Search code examples
pythonparsingabstract-syntax-treemultilinequoting

Using python ast parser to process multi line strings


When using the python AST parser module in combination with scripts containing multi line strings, these multi line strings are always reduced to single line quoted strings. Example:

import ast

script = "text='''Line1\nLine2'''"

code = ast.parse (script, mode='exec')
print (ast.unparse (code))

node = code.body[0].value
print (node.lineno, node.end_lineno)

The output is:

> text = 'Line1\nLine2'
> 1 2

So in spite of being a multi line string before parsing, the text is reduced to a single line quoted string when unparsed. This makes script transformation difficult, because the multi lines are getting lost when unparsing a transformed AST graph.

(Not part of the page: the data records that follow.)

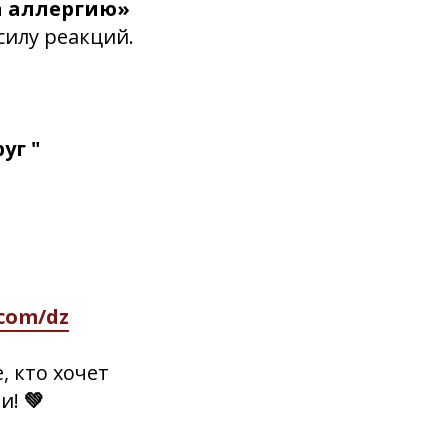
а аллергию»
силу реакций.
уг "
.com/dz
е, кто хочет
и!
💚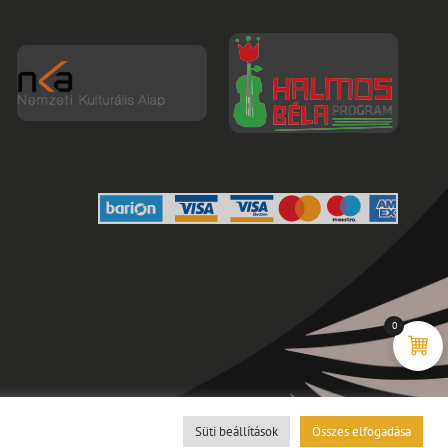
0
es
Süti beállítások
Összes elfogadása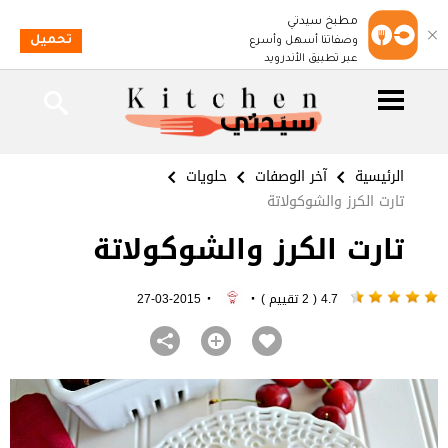
مطبخ سيدتي
تحميل
وصفاتنا أسهل وأسرع
عبر تطبيق الأندرويد
الرئيسية
آخر الوصفات
حلويات
تارت الكرز والشوكولاتة
تارت الكرز والشوكولاتة
·
·
4.7 ( 2 تقييم )
2015-03-27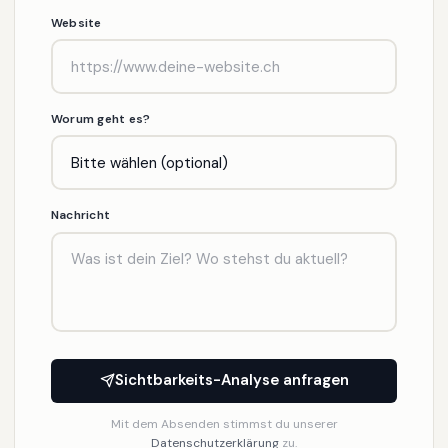
Website
Worum geht es?
Nachricht
Sichtbarkeits-Analyse anfragen
Mit dem Absenden stimmst du unserer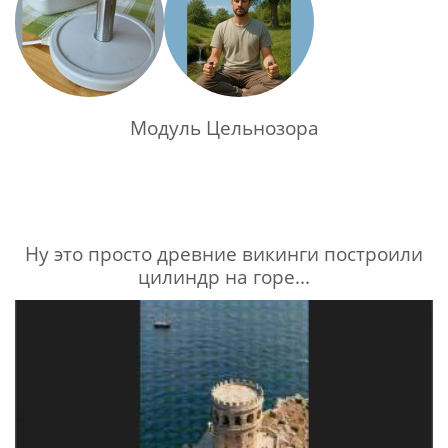
Модуль Цельнозора
Ну это просто древние викинги построили
цилиндр на горе...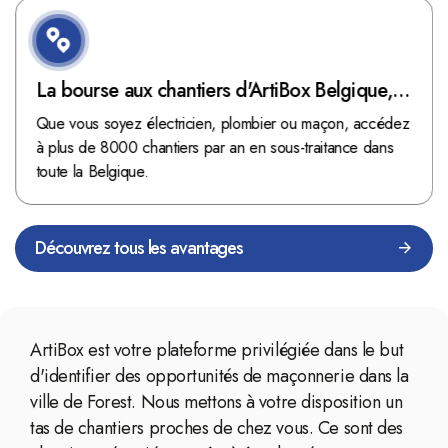
La bourse aux chantiers d'ArtiBox Belgique,
véritable mine d'or !
Que vous soyez électricien, plombier ou maçon, accédez
à plus de 8000 chantiers par an en sous-traitance dans
toute la Belgique.
Découvrez tous les avantages
ArtiBox est votre plateforme privilégiée dans le but
d'identifier des opportunités de maçonnerie dans la
ville de Forest. Nous mettons à votre disposition un
tas de chantiers proches de chez vous. Ce sont des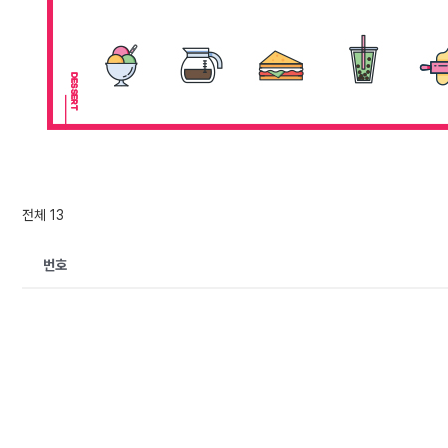
전체 13
번호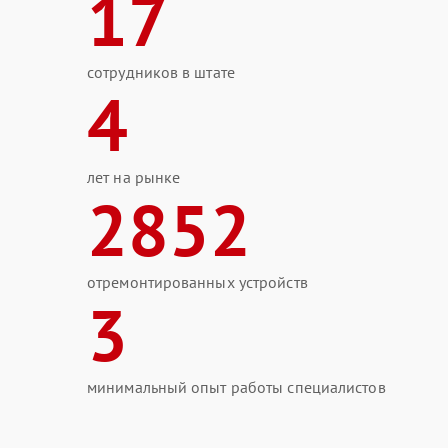
17
сотрудников в штате
4
лет на рынке
2852
отремонтированных устройств
3
минимальный опыт работы специалистов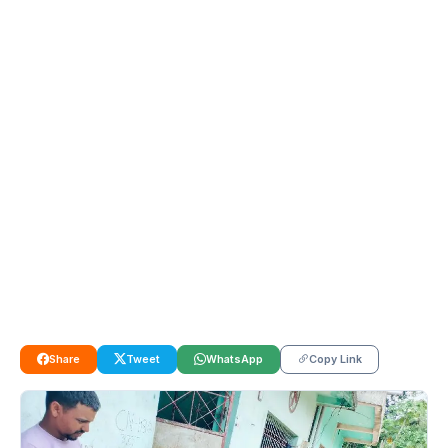
Share
Tweet
WhatsApp
Copy Link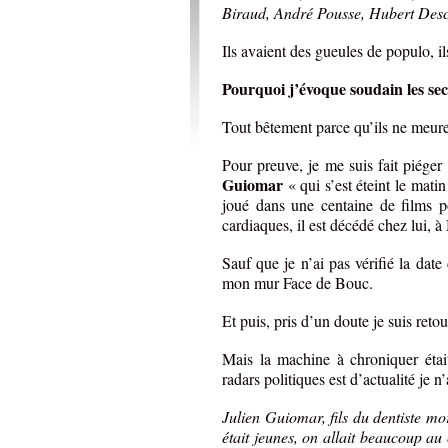
Biraud, André Pousse, Hubert Des
Ils avaient des gueules de populo, i
Pourquoi j’évoque soudain les se
Tout bêtement parce qu’ils ne meure
Pour preuve, je me suis fait piéger
Guiomar
« qui s’est éteint le matin
joué dans une centaine de films p
cardiaques, il est décédé chez lui,
Sauf que je n’ai pas vérifié la date 
mon mur Face de Bouc.
Et puis, pris d’un doute je suis retou
Mais la machine à chroniquer étai
radars politiques est d’actualité je 
Julien Guiomar, fils du dentiste mo
était jeunes, on allait beaucoup au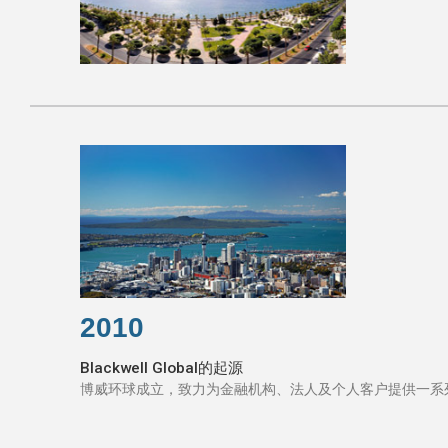
2010
Blackwell Global的起源
博威环球成立，致力为金融机构、法人及个人客户提供一系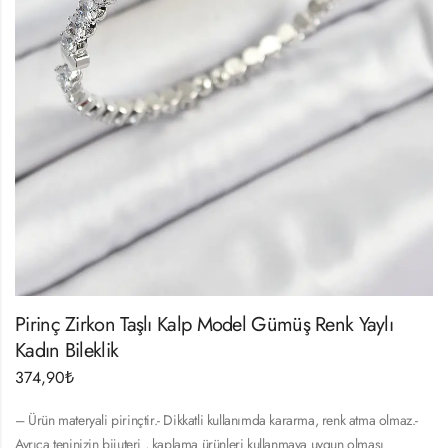
Pirinç Zirkon Taşlı Kalp Model Gümüş Renk Yaylı
Kadın Bileklik
374,90
₺
– Ürün materyali pirinçtir.- Dikkatli kullanımda kararma, renk atma olmaz.-
Ayrıca teninizin bijuteri , kaplama ürünleri kullanmaya uygun olması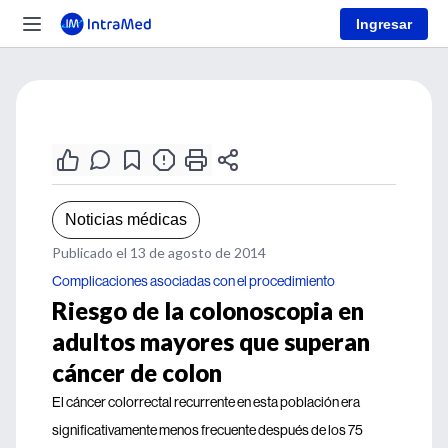
Ingresar
Noticias médicas
Publicado el 13 de agosto de 2014
Complicaciones asociadas con el procedimiento
Riesgo de la colonoscopia en
adultos mayores que superan
cáncer de colon
El cáncer colorrectal recurrente en esta población era
significativamente menos frecuente después de los 75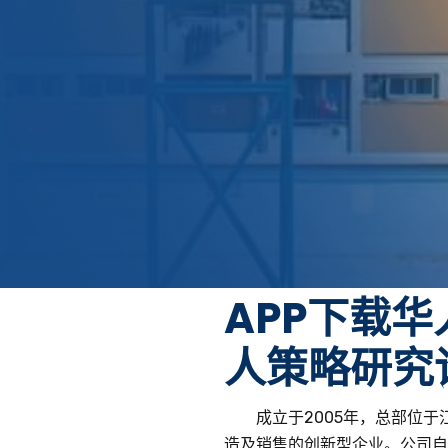
About Us
APP下载华人
人策略研究
成立于2005年，总部位
造及销售的创新型企业。公司自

Is there a way to parse/unparse scripts with multi line strings correctly with AST ?

Thank you in advance.


Solution

  • An examination of ast.unparse's underlying source reveals that the writer for the visit_Constant method, _write_constant, will produce the string repr unless the backslashing process is specifically avoided:

    class _Unparse:
       ...
       def _write_constant(self, value):
          if isinstance(value, (float, complex)):
              ...
          elif self._avoid_backslashes and isinstance(value, str):
              self._write_str_avoiding_backslashes(value)
          else:
              self.write(repr(value))
    

    By default, _avoid_backslashes is set to False, however, multiline string formatting can be properly performed by overriding visit_Constant and specifically calling _write_str_avoiding_backslashes if the string node is multiline:

    import ast
    class Unparser(ast._Unparser):
       def visit_Constant(self, node):
          if isinstance(node.value, str) and node.lineno < node.end_lineno:
             super()._write_str_avoiding_backslashes(node.value)
             return
          return super().visit_Constant(node)
    
    def _unparse(ast_node):
       u = Unparser()
       return u.visit(ast_node)
    
    script = "text='''Line1\nLine2'''"
    print(_unparse(ast.parse(script)))
    

    Output:

    text = """Line1
    Line2"""